WORK ORDER: All of the entries should be restated word for word, but without their pictures.

INPUT DATA:
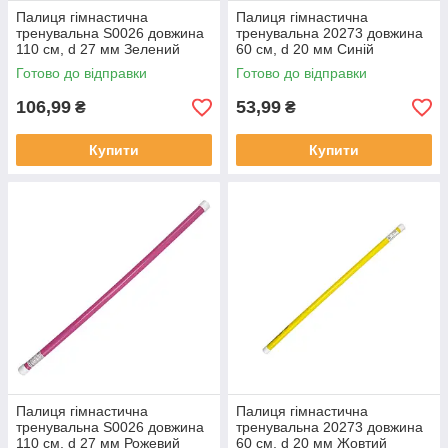
Палиця гімнастична
Палиця гімнастична
тренувальна S0026 довжина
тренувальна 20273 довжина
110 см, d 27 мм Зелений
60 см, d 20 мм Синій
Готово до відправки
Готово до відправки
106,99
53,99
₴
₴
Купити
Купити
Палиця гімнастична
Палиця гімнастична
тренувальна S0026 довжина
тренувальна 20273 довжина
110 см, d 27 мм Рожевий
60 см, d 20 мм Жовтий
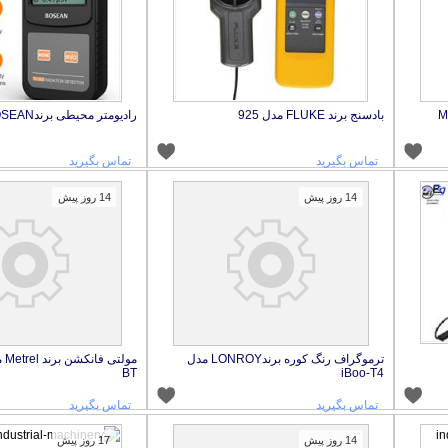
بادسنج برند FLUKE مدل 925
رادیومتر محیطی برندBOSEAN مدلFS1000
تماس بگیرید
تماس بگیرید
14 روز پیش
14 روز پیش
ترموگراف رنگ کوره برندLONROY مدل
BT
iBoo‑T4
تماس بگیرید
تماس بگیرید
14 روز پیش
17 روز پیش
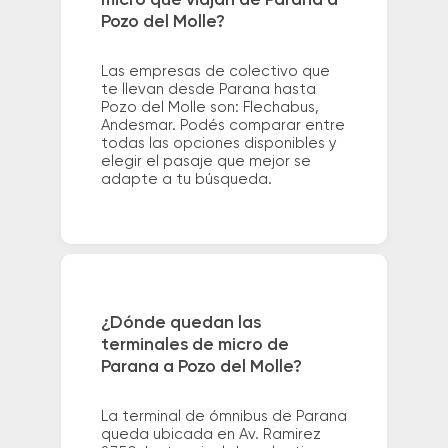
micro que viajan de Parana a
Pozo del Molle?
Las empresas de colectivo que
te llevan desde Parana hasta
Pozo del Molle son: Flechabus,
Andesmar. Podés comparar entre
todas las opciones disponibles y
elegir el pasaje que mejor se
adapte a tu búsqueda.
¿Dónde quedan las
terminales de micro de
Parana a Pozo del Molle?
La terminal de ómnibus de Parana
queda ubicada en Av. Ramirez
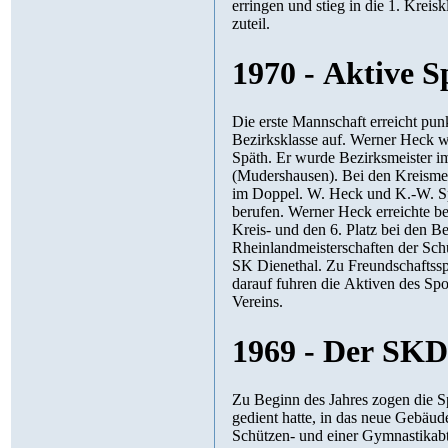
erringen und stieg in die 1. Kreisklasse auf. Zum Jubiläumsjahr wurden damit dem Verein schöne Erfolge
zuteil.
1970 - Aktive S
Die erste Mannschaft erreicht punktgleich mit Altendi
Bezirksklasse auf. Werner Heck wurde Kreismeister der B-Klasse im Einzel und im Doppel mit Karl-Werner
Späth. Er wurde Bezirksmeister im Einzel
(Mudershausen). Bei den Kreismeisterschaften der Schülerinnen wurde
im Doppel. W. Heck und K.-W. Späth wurden in die Kreisauswahl der Senioren, Bernd Stötzer in die Jugend
berufen. Werner Heck erreichte bei den Rheinlandranglisten de
Kreis- und den 6. Platz bei den Bezirksranglisten belegte Renate Petzold. Gabi Schmidt nahm an den
Rheinlandmeisterschaften der Schülerinnen teil. Norbert Stork
SK Dienethal. Zu Freundschaftsspielen verweilten Spieler aus Rutesheim bei Stuttgart in Dienethal. Kurz
darauf fuhren die Aktiven des Sport Klubs nach Düsseldorf-Erkrath zu eine
Vereins.
1969 - Der SKD
Zu Beginn des Jahres zogen die Sportler von Schmidt's
gedient hatte, in das neue Gebäude um. Das Sportangebot des Klubs wurde durch die Gründung einer
Schützen- und einer Gymnastikabteilung erweite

REPLY TO THE TASK:
Палиця гімнастична
Палиця гімнастична
тренувальна S0026 довжина
тренувальна 20273 довжина
110 см, d 27 мм Зелений
60 см, d 20 мм Синій
Готово до відправки
Готово до відправки
106,99
53,99
₴
₴
Купити
Купити
Палиця гімнастична
Палиця гімнастична
тренувальна S0026 довжина
тренувальна 20273 довжина
110 см, d 27 мм Рожевий
60 см, d 20 мм Жовтий
بادسنج برند FLUKE مدل 925
رادیومتر محیطی برندBOSEAN مدلFS1000
تماس بگیرید
تماس بگیرید
14 روز پیش
14 روز پیش
ترموگراف رنگ کوره برندLONROY مدل
BT
iBoo‑T4
تماس بگیرید
تماس بگیرید
14 روز پیش
17 روز پیش
micro que viajan de Parana a
Pozo del Molle?
Las empresas de colectivo que
te llevan desde Parana hasta
Pozo del Molle son: Flechabus,
Andesmar. Podés comparar entre
todas las opciones disponibles y
elegir el pasaje que mejor se
adapte a tu búsqueda.
¿Dónde quedan las
terminales de micro de
Parana a Pozo del Molle?
La terminal de ómnibus de Parana
queda ubicada en Av. Ramirez
erringen und stieg in die 1. Kreisklasse auf. Zum Jubiläumsjahr wurden damit dem Verein schöne Erfolge
zuteil.
1970 - Aktive S
Die erste Mannschaft erreicht punktgleich mit Altendi
Bezirksklasse auf. Werner Heck wurde Kreismeister der B-Klasse im Einzel und im Doppel mit Karl-Werner
Späth. Er wurde Bezirksmeister im Einzel
(Mudershausen). Bei den Kreismeisterschaften der Schülerinnen wurde
im Doppel. W. Heck und K.-W. Späth wurden in die Kreisauswahl der Senioren, Bernd Stötzer in die Jugend
berufen. Werner Heck erreichte bei den Rheinlandranglisten de
Kreis- und den 6. Platz bei den Bezirksranglisten belegte Renate Petzold. Gabi Schmidt nahm an den
Rheinlandmeisterschaften der Schülerinnen teil. Norbert Stork
SK Dienethal. Zu Freundschaftsspielen verweilten Spieler aus Rutesheim bei Stuttgart in Dienethal. Kurz
darauf fuhren die Aktiven des Sport Klubs nach Düsseldorf-Erkrath zu eine
Vereins.
1969 - Der SKD
Zu Beginn des Jahres zogen die Sportler von Schmidt's
gedient hatte, in das neue Gebäude um. Das Sportangebot des Klubs wurde durch die Gründung einer
Schützen- und einer Gymnastikabteilung erweite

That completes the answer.